Irene has no wish for love, only for bread. In one scene, Eleanor (Mrs. Lovett before marriage) muses that everyone’s body is a coin, and hers has yet to be flipped. Irene laughs and urges her to have sex, reminding her that she’s not getting any younger.
Then comes the third keyword: the body. The body in the world where Eleanor lives, is associated with the idea of dissection, to being sold in parts. The connection forms long before she meets Irene who trades her body for food. As a child, Eleanor is taken by her father to see a dying whale that’s about to be "fabricated" into pieces. Her father mimics the whale’s cries—long, deep, mournful sounds. From that moment, she begins to mimic animals, especially the hoarse howling of street dogs, which she identifies with most.

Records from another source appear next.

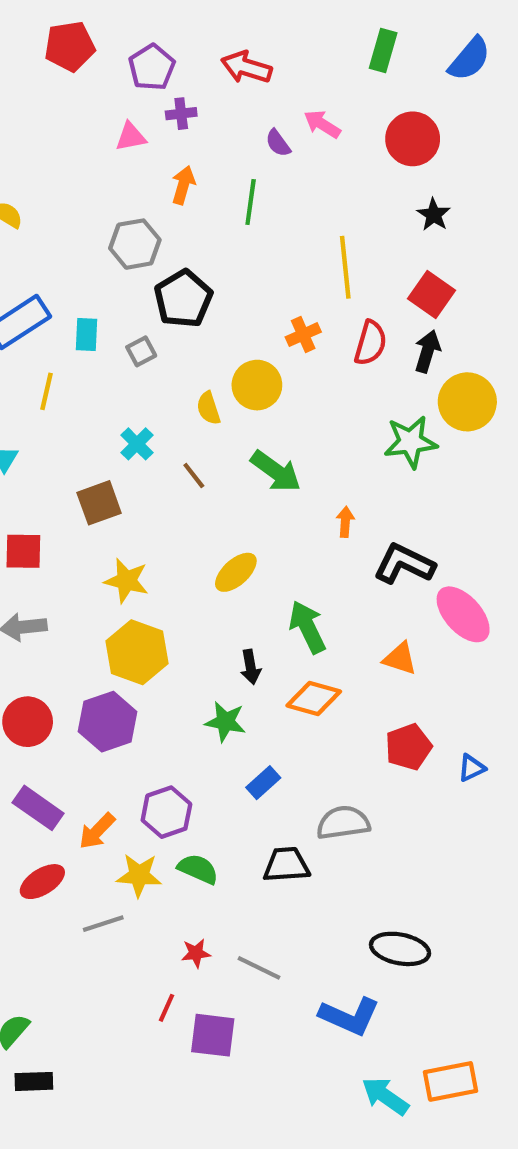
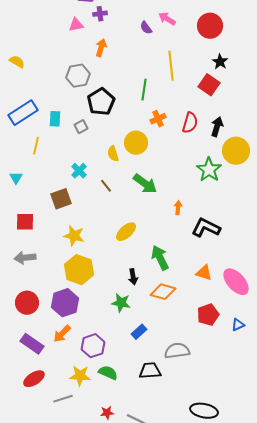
green line: (251, 202) -> (144, 90), moved
yellow line: (345, 267) -> (171, 66), moved
red square: (432, 295) -> (209, 85), moved
green star: (411, 442) -> (209, 170), turned -30
pink ellipse: (463, 614) -> (236, 282), moved
orange arrow: (97, 831) -> (62, 334), moved

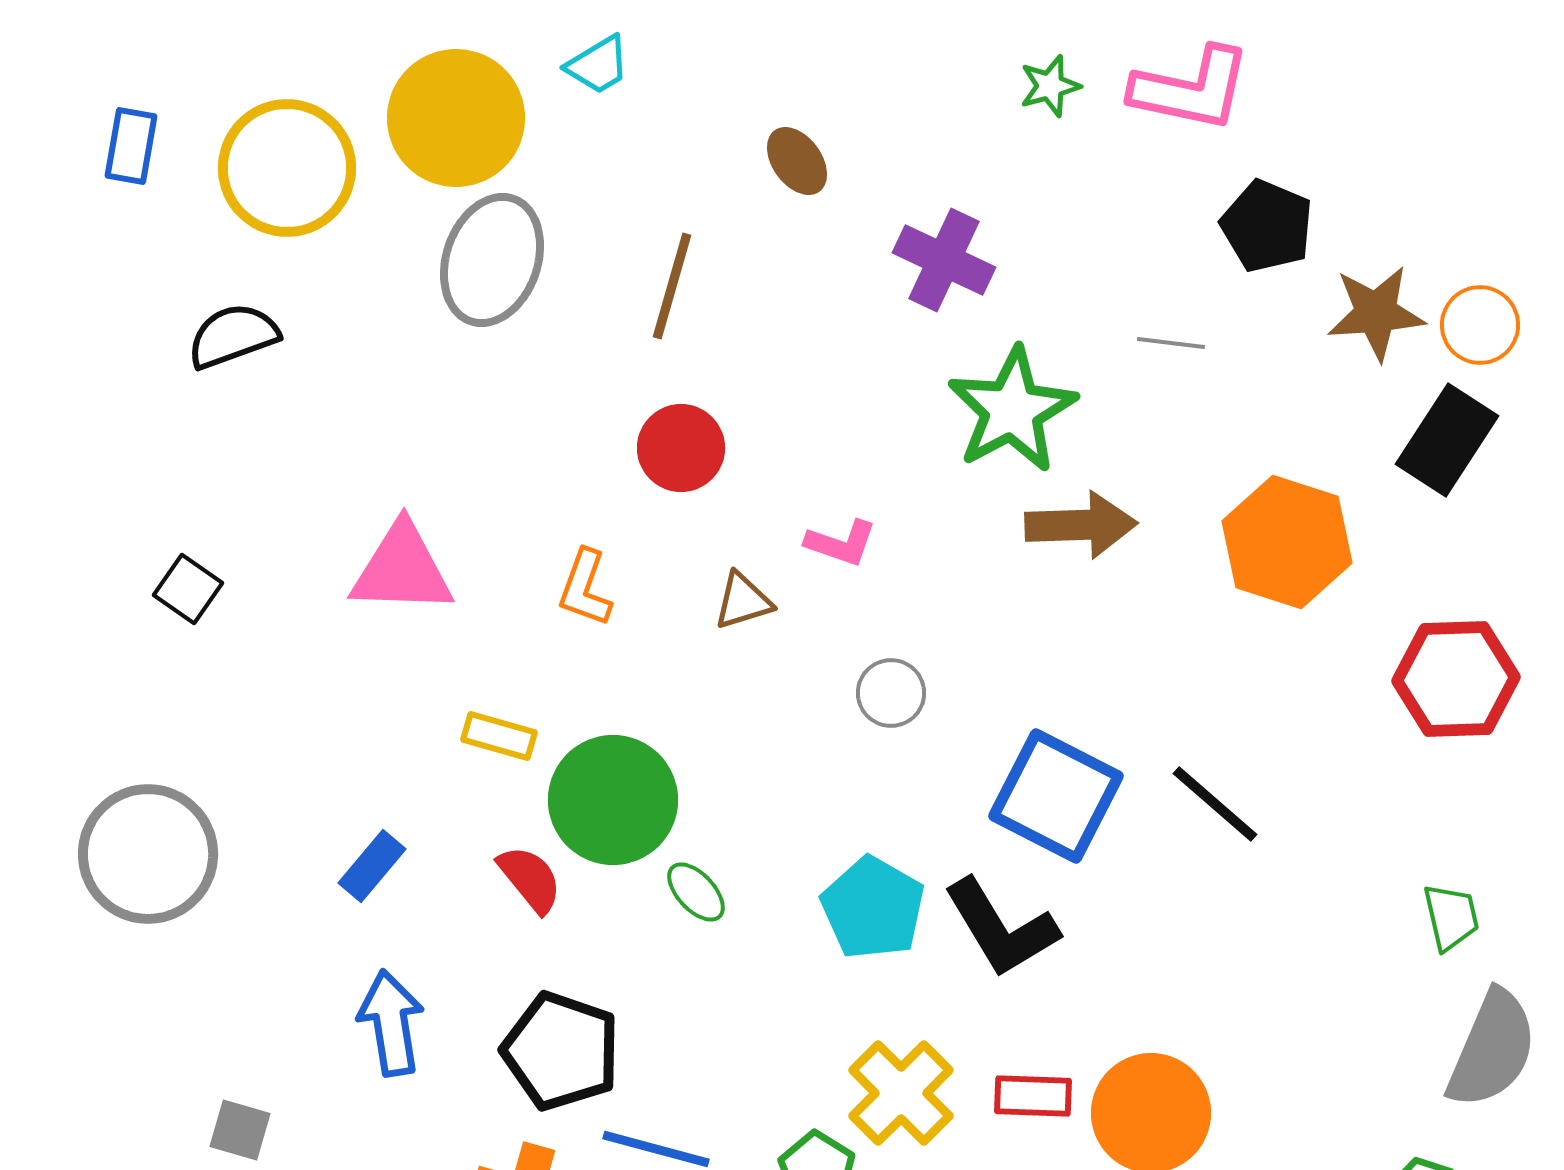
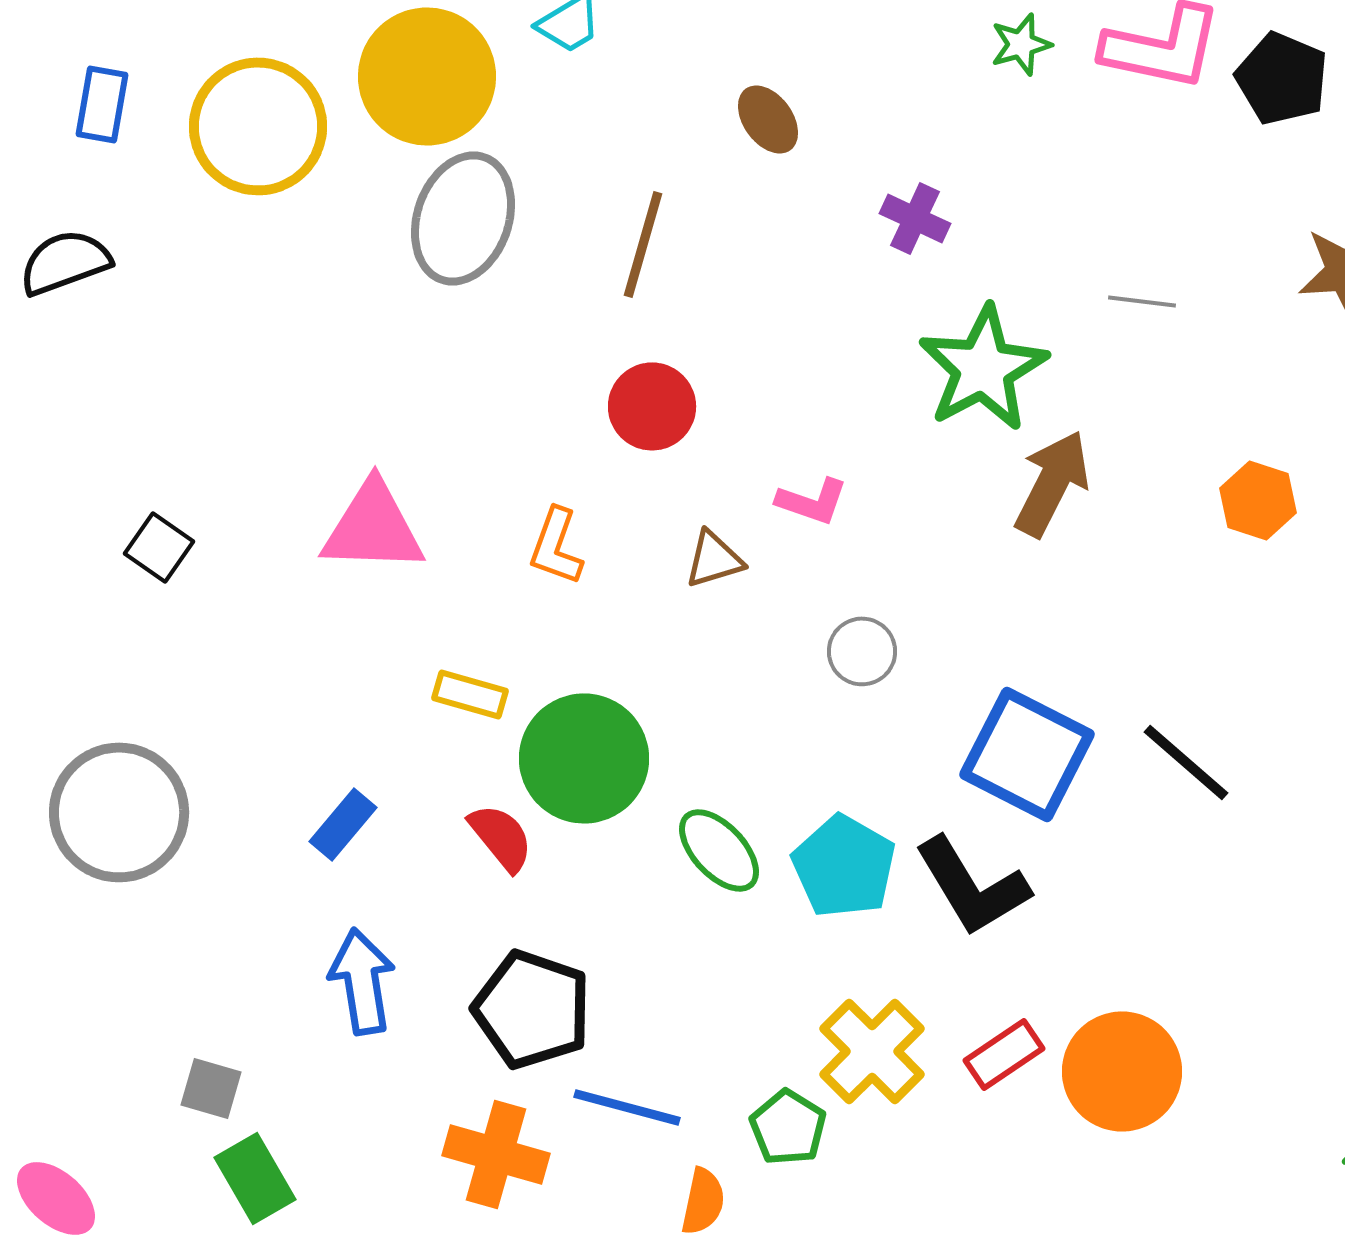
black pentagon: (1267, 226) -> (1282, 78), moved
purple cross: (944, 260) -> (915, 218), size x0.7
black semicircle: (233, 336) -> (65, 262), moved
brown arrow: (1081, 525) -> (1052, 483), turned -61
orange hexagon: (1287, 542) -> (1258, 500), size x0.6
green ellipse: (696, 892) -> (719, 850), moved, size x1.4
red rectangle: (1033, 1096) -> (1004, 1054), turned -36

Then enters Sweeney Todd—unexpectedly, as if he should never have crossed Eleanor’s path. But he does, appointed as a charity hairdresser to help the girls in the brothel rid themselves of lice. His touch on her hair is the first moment she experiences intimacy, a release of desire that was never before connected to anything positive. Before him, desire was insult or survival—Erwin, or her mother’s shame. But with Todd, she finds a companion in vengeance. He gives her permission to feel her rage and transform it into action.

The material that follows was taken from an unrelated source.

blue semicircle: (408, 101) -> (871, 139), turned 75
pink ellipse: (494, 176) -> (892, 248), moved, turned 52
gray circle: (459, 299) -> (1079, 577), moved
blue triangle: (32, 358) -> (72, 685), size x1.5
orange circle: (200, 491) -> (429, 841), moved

Then comes “Mr. Lovett,” the man who eventually leaves her widowed. He could move between social classes with ease and once told her: “Church isn’t in the North, it’s where you pray.” This line brings revelation. The butcher’s table in the dim kitchen suddenly becomes something else—a dark altar. Eleanor prays before she breaks down each carcass. Once the heart stops beating, it’s no longer a life, but meat. Steam constantly rises from the corner—sometimes it’s the fog of 19th-century London, sometimes the heat from her pie shop. Every object, every gesture, plays more than one role in this sparsely designed stage.
The actor is remarkable. She carries us through her narrative with ease, seamlessly shifting between characters and delivering lines that would sound too literary in lesser hands. For example, when she says, “Love is a wave that moves you,” she lets the line fall to the floor, then moves—dances—spins around the room, turning poetry into movement that speaks more than words.
In a one-woman show, the theme of merging identities becomes vivid: Eleanor, her mother, the hooker, the man who walks between classes, the vengeful barber, the street dogs waiting for scraps, the little girl crying for the whale, and the whale itself.
“I was hoping it was me who got dissected,” Eleanor finally says it loud.